TRMA - Trico Marine Services - beat analysts' estimates by 67.61 percent

Trico Marine Services is finding that servicing the oil and gas sector during record high crude prices translates into higher profits. The company easily beat fourth quarter estimates by 67.61 percent and is seeing record day rates for some of its vessels.

Full Analysis

Trico Marine Services, Inc. (TRMA), headquartered in Houston, Texas, operates a diverse fleet of vessels serving the oil and gas industry, primarily in the North Sea, Gulf of Mexico, West Africa and Latin America.

The company, a Zacks #1 Rank (Strong Buy), has a fleet which includes multi-purpose anchor handling, towing and supply vessels (AHTS), large platform supply vessels, an advanced small-waterplane-area twin-hull (SWATH) crew vessel, crew boats and line handling vessels.

The company's services include the transportation of drilling materials, supplies and crews, and support for the construction, installation, maintenance and removal of offshore facilities.

On Feb 18, Trico reported fourth quarter earnings and beat analysts' estimates by 48 cents, or 67.61 percent.

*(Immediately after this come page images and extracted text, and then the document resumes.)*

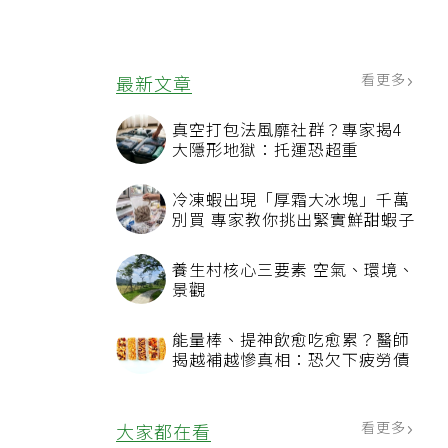
看更多
最新文章
真空打包法風靡社群？專家揭4
大隱形地獄：托運恐超重
冷凍蝦出現「厚霜大冰塊」千萬
別買 專家教你挑出緊實鮮甜蝦子
養生村核心三要素 空氣、環境、
景觀
能量棒、提神飲愈吃愈累？醫師
揭越補越慘真相：恐欠下疲勞債
看更多
大家都在看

Net income was $30.7 million, or $2.08 per share. Due to changes to the Norwegian Tonnage Tax rules that took place in December 2007, the tax changes increased net income for the quarter by 89 cents per share. Excluding the tax increase, the company reported $1.19 compared to analysts' consensus estimates of 71 cents per share.

In the fourth quarter, the North Sea market hit record day rates in the spot anchor handler market, with average day rates for the North Sea class fleet improving by 15 percent over the third quarter.

The market in West Africa is also heating up. For the first time in the company's history, the average day rate for vessels in West Africa exceeded the day rates for those in the Gulf of Mexico for the 180-foot supply vessels.

"We are pleased with our fourth quarter and full year 2007 results. While we experienced softness in our Gulf of Mexico market, we continued to successfully execute our plan to mobilize vessels internationally for longer term contracts and better day rates," said Chairman and Chief Executive Officer, Joseph S. Compofelice.

"During the fourth quarter, we mobilized six vessels internationally which brought the total to thirteen vessels for the year, or 20% of our fleet," he said.

Brokerage analysts mirror the company's optimism about 2008. One out of two covering analysts raised estimates for the full year in the last week by 22 cents to an average of $3.27 from $3.05 per share.

Trico hit the ball out of the park the last four quarters, surprising on consensus estimates by an average of 27.48 percent. The company has solid value fundamentals. It has a P/E of only 11.64, which is under the industry average of 20.7. It has a P/B of 1.51.